Difficile de quitter Larry pour passer la porte de son atelier, mais ce que l’on trouve de l’autre côté n’est pas mal non plus. Il n’y a pas d’activité autour de cette caisse de roadster, car aujourd’hui une bonne partie de l’effectif Eagle a pris une journée off pour se remettre du Festival du Cidre dans le village voisin (!) Pas grave, cela laisse tout loisir à Paul de nous détailler quelques-unes des améliorations invisibles apportées au roadster : renforts pour la fixation de ceintures de sécurité, légère découpe puis ressoudage de tôle derrière les sièges pour autoriser plus de recul pour les grands gabarits ou encore les gâches de portes qui sont complètement vidées pour être remontées avec ressorts et mécanismes modernes et efficaces sans en modifier le look. Il souligne aussi que l’ensemble des chromes, pare-choc, feux et phares ou tout autre accastillage (comme la trappe à essence) sont montés et ajustés à ce stade de la restauration. Ainsi si des modifications sont à faire pour avoir une finition parfaite, c’est le bon moment pour les réaliser.
On traverse la cour à l’autre extrémité pour arriver dans le petit local d’usinage. Un tour, quelques fraiseuses, une guillotine, une plieuse, bref le paradis du bricoleur aguerri pour refabriquer des pièces introuvables. Sauf qu’ici on ne refabrique pas, on fabrique à partir des plans fait par Paul ou son équipe. Les supports de relais et fusibles invisibles derrière le tableau de bord mais tellement plus fiables que le faisceau électrique d’origine, les armatures des sièges de Speedster, des pièces diverses et variées faites sur mesure, à l’unité ou dans le pire des cas en petite série de 5 pièces pour avoir « un peu » d’avance. C’est le cas des boitiers et couvercles de ventilation/chauffage, reprenant les côtes et l’apparence exactes de celui d’origine mais hébergeant une ventilation bien plus efficace et moderne ainsi que la climatisation. Je vous le disais, la perfection invisible.
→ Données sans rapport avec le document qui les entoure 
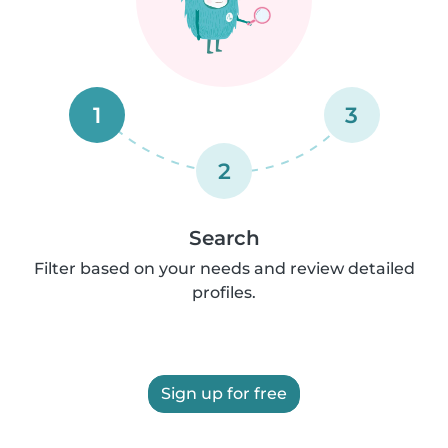
1
3
2
Search
Filter based on your needs and review detailed
profiles.
Sign up for free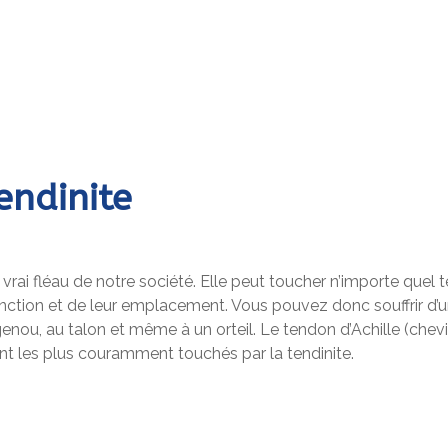
endinite
 vrai fléau de notre société. Elle peut toucher n’importe quel
onction et de leur emplacement. Vous pouvez donc souffrir d’un
enou, au talon et même à un orteil. Le tendon d’Achille (chevill
nt les plus couramment touchés par la tendinite.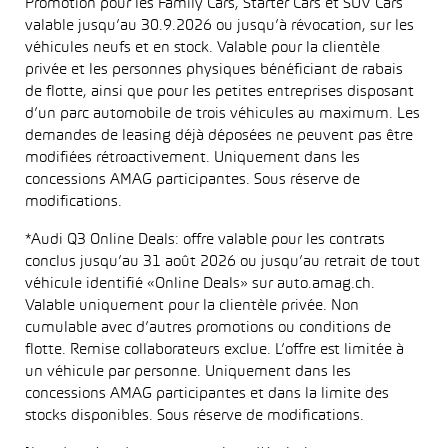
Promotion pour les Family Cars, Starter Cars et SUV Cars
valable jusqu’au 30.9.2026 ou jusqu’à révocation, sur les
véhicules neufs et en stock. Valable pour la clientèle
privée et les personnes physiques bénéficiant de rabais
de flotte, ainsi que pour les petites entreprises disposant
d’un parc automobile de trois véhicules au maximum. Les
demandes de leasing déjà déposées ne peuvent pas être
modifiées rétroactivement. Uniquement dans les
concessions AMAG participantes. Sous réserve de
modifications.
*Audi Q3 Online Deals: offre valable pour les contrats
conclus jusqu’au 31 août 2026 ou jusqu’au retrait de tout
véhicule identifié «Online Deals» sur auto.amag.ch.
Valable uniquement pour la clientèle privée. Non
cumulable avec d’autres promotions ou conditions de
flotte. Remise collaborateurs exclue. L’offre est limitée à
un véhicule par personne. Uniquement dans les
concessions AMAG participantes et dans la limite des
stocks disponibles. Sous réserve de modifications.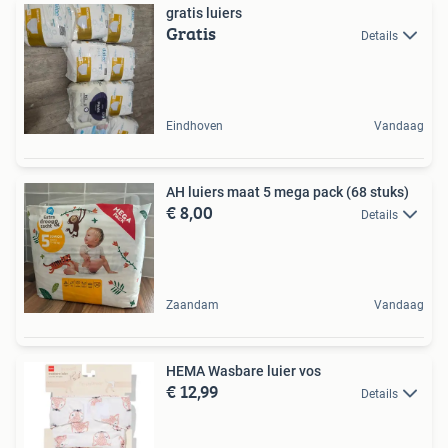
gratis luiers
Gratis
Details
Eindhoven
Vandaag
AH luiers maat 5 mega pack (68 stuks)
€ 8,00
Details
Zaandam
Vandaag
HEMA Wasbare luier vos
€ 12,99
Details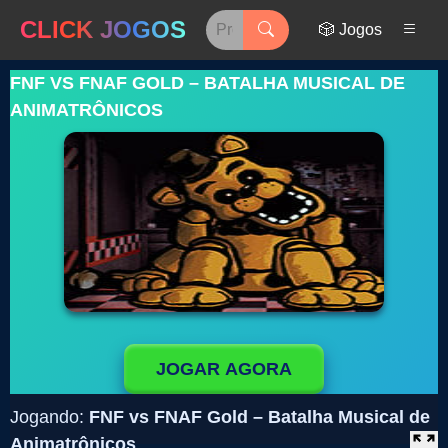
CLICK JOGOS
🎲 Jogos
FNF VS FNAF GOLD – BATALHA MUSICAL DE
ANIMATRÔNICOS
JOGAR AGORA
Jogando:
FNF vs FNAF Gold – Batalha Musical de
Animatrônicos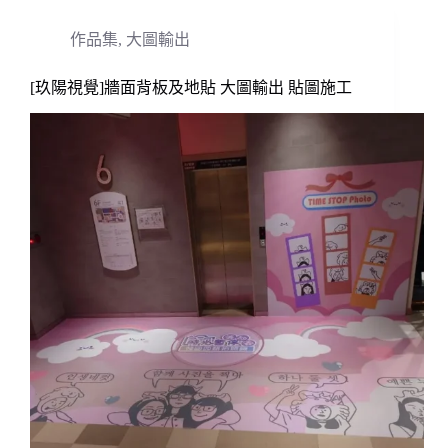
作品集
,
大圖輸出
[玖陽視覺]牆面背板及地貼 大圖輸出 貼圖施工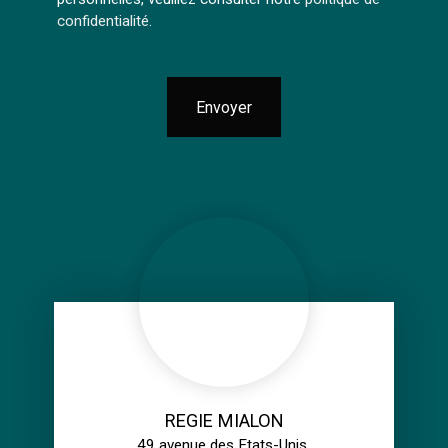
confidentialité
.
Envoyer
REGIE MIALON
49 avenue des Etats-Unis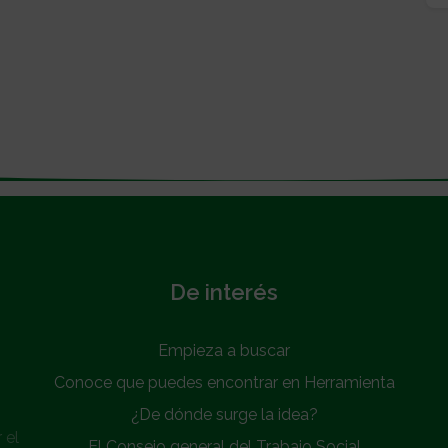
De interés
Empieza a buscar
Conoce que puedes encontrar en Herramienta
¿De dónde surge la idea?
 el
El Consejo general del Trabajo Social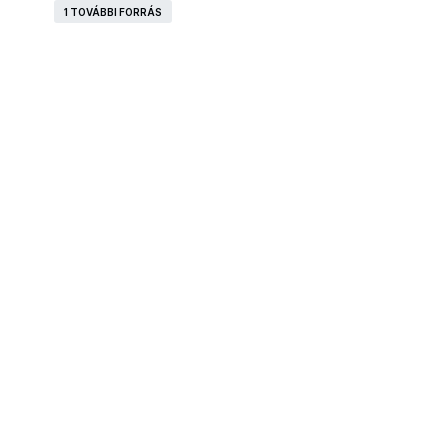
1 TOVÁBBI FORRÁS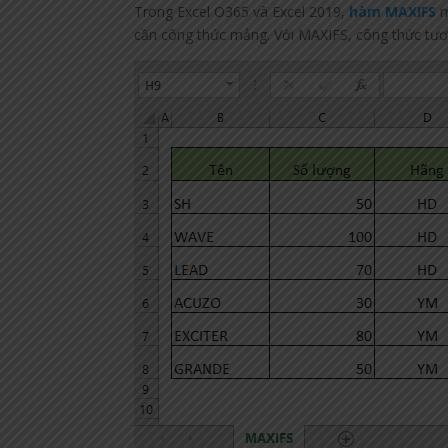
Trong Excel O365 và Excel 2019,
hàm MAXIFS
m
cần công thức mảng. Với MAXIFS, công thức tươ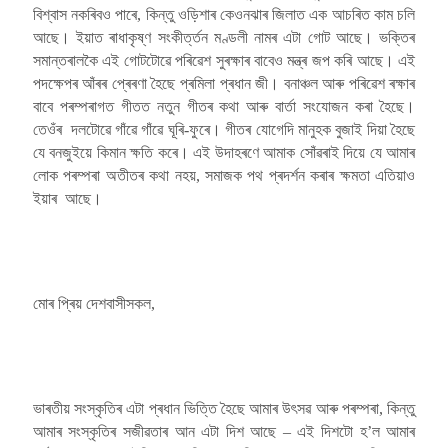
বিশ্বাস নকৰিবও পাৰে, কিন্তু ওড়িশাৰ কেওনঝাৰ জিলাত এক আচৰিত কাম চলি
আছে। ইয়াত ৰাধাকৃষ্ণ সংকীৰ্ত্তন মণ্ডলী নামৰ এটা গোট আছে। ভক্তিৰ
সমান্তৰালকৈ এই গোটটোৱে পৰিৱেশ সুৰক্ষাৰ বাবেও মন্ত্ৰ জপ কৰি আছে। এই
পদক্ষেপৰ আঁৰৰ প্ৰেৰণা হৈছে প্ৰমিলা প্ৰধান জী। বনাঞ্চল আৰু পৰিৱেশ ৰক্ষাৰ
বাবে পৰম্পৰাগত গীতত নতুন গীতৰ কথা আৰু বাৰ্তা সংযোজন কৰা হৈছে।
তেওঁৰ দলটোৱে গাঁৱে গাঁৱে ঘূৰি-ফুৰে। গীতৰ যোগেদি মানুহক বুজাই দিয়া হৈছে
যে বনজুইয়ে কিমান ক্ষতি কৰে। এই উদাহৰণে আমাক সোঁৱৰাই দিয়ে যে আমাৰ
লোক পৰম্পৰা অতীতৰ কথা নহয়, সমাজক পথ প্ৰদৰ্শন কৰাৰ ক্ষমতা এতিয়াও
ইয়াৰ আছে।
মোৰ প্ৰিয় দেশবাসীসকল,
ভাৰতীয় সংস্কৃতিৰ এটা প্ৰধান ভিত্তি হৈছে আমাৰ উৎসৱ আৰু পৰম্পৰা, কিন্তু
আমাৰ সংস্কৃতিৰ সজীৱতাৰ আন এটা দিশ আছে – এই দিশটো হ’ল আমাৰ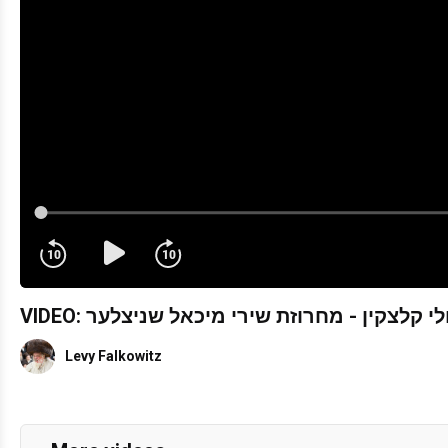
10
10
VIDEO:
Levy Falkowitz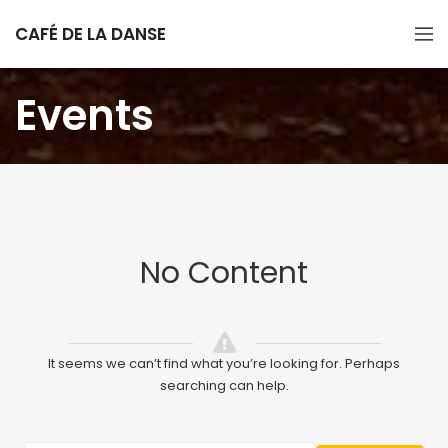
CAFÉ DE LA DANSE
Events
No Content
It seems we can’t find what you’re looking for. Perhaps
searching can help.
De retour dehors, nous longeons un autre petit bâtiment en U de briques et de bois pour rentrer dans l’atelier de peinture.
Ici c’est Ryan qui nous accueille, avec un large sourire communicatif alors qu’il ponce un coupé monté sur « sa » rôtissoire. La caisse tourne à 360° pour avoir un accès complet et une position de travail un peu moins inconfortable sur toutes les zones de la voiture. Sortant de la carrosserie, la voiture est préparée pour recevoir sa première couche d’après époxy qui sera poncé, à la main il va de soi, avant de recevoir une seconde couche d’après qui sera à nouveau poncée avant de recevoir une 3ème couche puis une 4ème couche d’après, à nouveau chacune poncée avant le passage en peinture – 3 couches de peinture et 3 couches de vernis -. Tout le monde le sait, la préparation est primordiale pour une peinture réussie, ici encore plus qu’ailleurs il ne s’agit pas de bâcler cette étape cruciale. Dans la zone de ponçage un Roadster est aussi en cours de préparation, à un stade un peu plus avancé puisqu’il a déjà reçu la seconde couche d’après. Le rendu est déjà très flatteur à l’œil, il reste pourtant encore un bon nombre d’heures de travail avant de recevoir les 8 couches restantes. Si une Eagle flatte l’oeil, c’est en grande partie grâce à Ryan !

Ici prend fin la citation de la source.